Daesh terrorists in Syria face two choices: Surrender or death

Author: 
Tue, 2019-02-19 21:23

OMAR OIL FIELD, SYRIA: Militants defending their last dreg of territory in Syria will be “killed in battle” if they do not surrender, a Kurdish-led force said on Tuesday ahead of a final showdown.

The US-backed Syrian Democratic Forces (SDF) said they are trying to evacuate civilians trapped in the last half-a-square km of Daesh’s once-sprawling “caliphate” before storming the terrorist holdout.

“We are working on secluding and evacuating civilians and then we will attack. This could happen soon,” spokesman Mustafa Bali said, declining to provide more details on the operation.

Daesh militants “have only two options, either they surrender or they will be killed in battle,” he said. Daesh declared a “caliphate” across large swathes of Syria and neighboring Iraq in 2014.

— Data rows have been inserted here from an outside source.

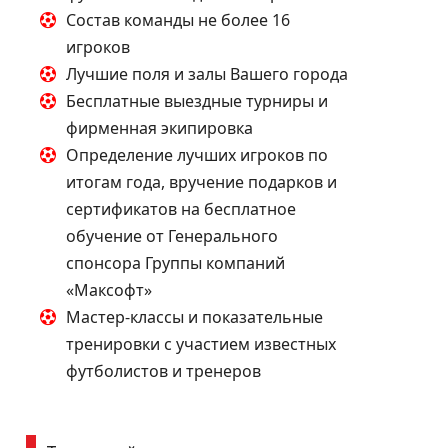
Состав команды не более 16
игроков
Лучшие поля и залы Вашего города
Бесплатные выездные турниры и
фирменная экипировка
Определение лучших игроков по
итогам года, вручение подарков и
сертификатов на бесплатное
обучение от Генерального
спонсора Группы компаний
«Максофт»
Мастер-классы и показательные
тренировки с участием известных
футболистов и тренеров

A small hamlet of buildings in the village of Baghouz is all that is left of the proto-state, which at its height spanned an area the size of the UK.

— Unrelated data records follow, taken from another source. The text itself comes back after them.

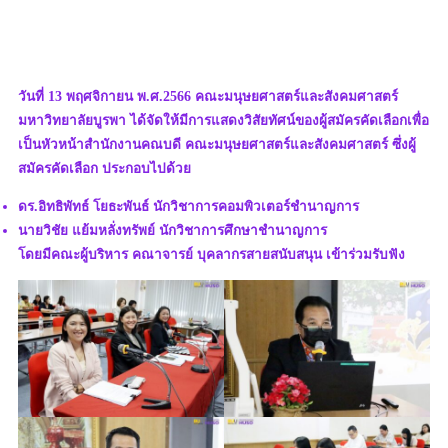
วันที่ 13 พฤศจิกายน พ.ศ.2566 คณะมนุษยศาสตร์และสังคมศาสตร์
มหาวิทยาลัยบูรพา ได้จัดให้มีการแสดงวิสัยทัศน์ของผู้สมัครคัดเลือกเพื่อ
เป็นหัวหน้าสำนักงานคณบดี คณะมนุษยศาสตร์และสังคมศาสตร์ ซึ่งผู้
สมัครคัดเลือก ประกอบไปด้วย
ดร.อิทธิพัทธ์ โยธะพันธ์ นักวิชาการคอมพิวเตอร์ชำนาญการ
นายวิชัย แย้มหลั่งทรัพย์ นักวิชาการศึกษาชำนาญการ
โดยมีคณะผู้บริหาร คณาจารย์ บุคลากรสายสนับสนุน เข้าร่วมรับฟัง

The UN on Tuesday expressed concern over “the situation of some 200 families, including many women and children, who are reportedly trapped” in the Daesh holdout.

“Many of them are apparently being actively prevented from leaving by Daesh,” the UN said in a statement. The frontline in Baghouz was quiet on Monday afternoon. Tattered buildings and the twisted skeletons of cars dotted the side of the road.

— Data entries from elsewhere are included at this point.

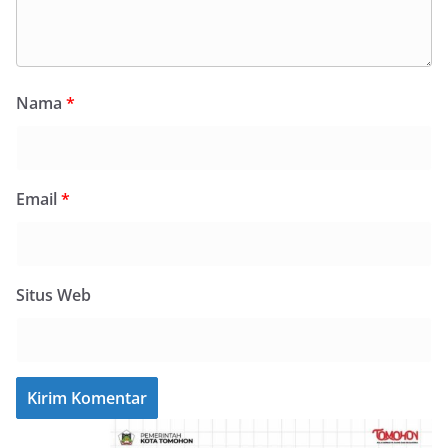
Nama
*
Email
*
Situs Web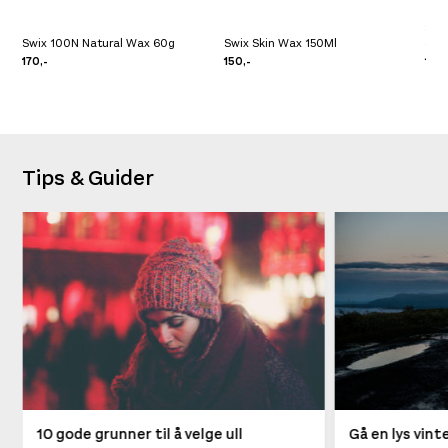
Swix
Swix 100N Natural Wax 60g
Swix Skin Wax 150Ml
45G
170,-
150,-
179,
Tips & Guider
10 gode grunner til å velge ull
Gå en lys vin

At the entrance of the village, the SDF had turned an embattled building into a temporary base.

Thousands of people have streamed out of Daesh turf in recent weeks, but no civilians have made it out in the past three days.

Those that managed to escape have been ferried on trucks to Kurdish-held camps for the displaced to the north.

The International Rescue Committee said on Monday that 62 people, mostly children, had died on the way to the Al-Hol camp or shortly after arriving in past weeks.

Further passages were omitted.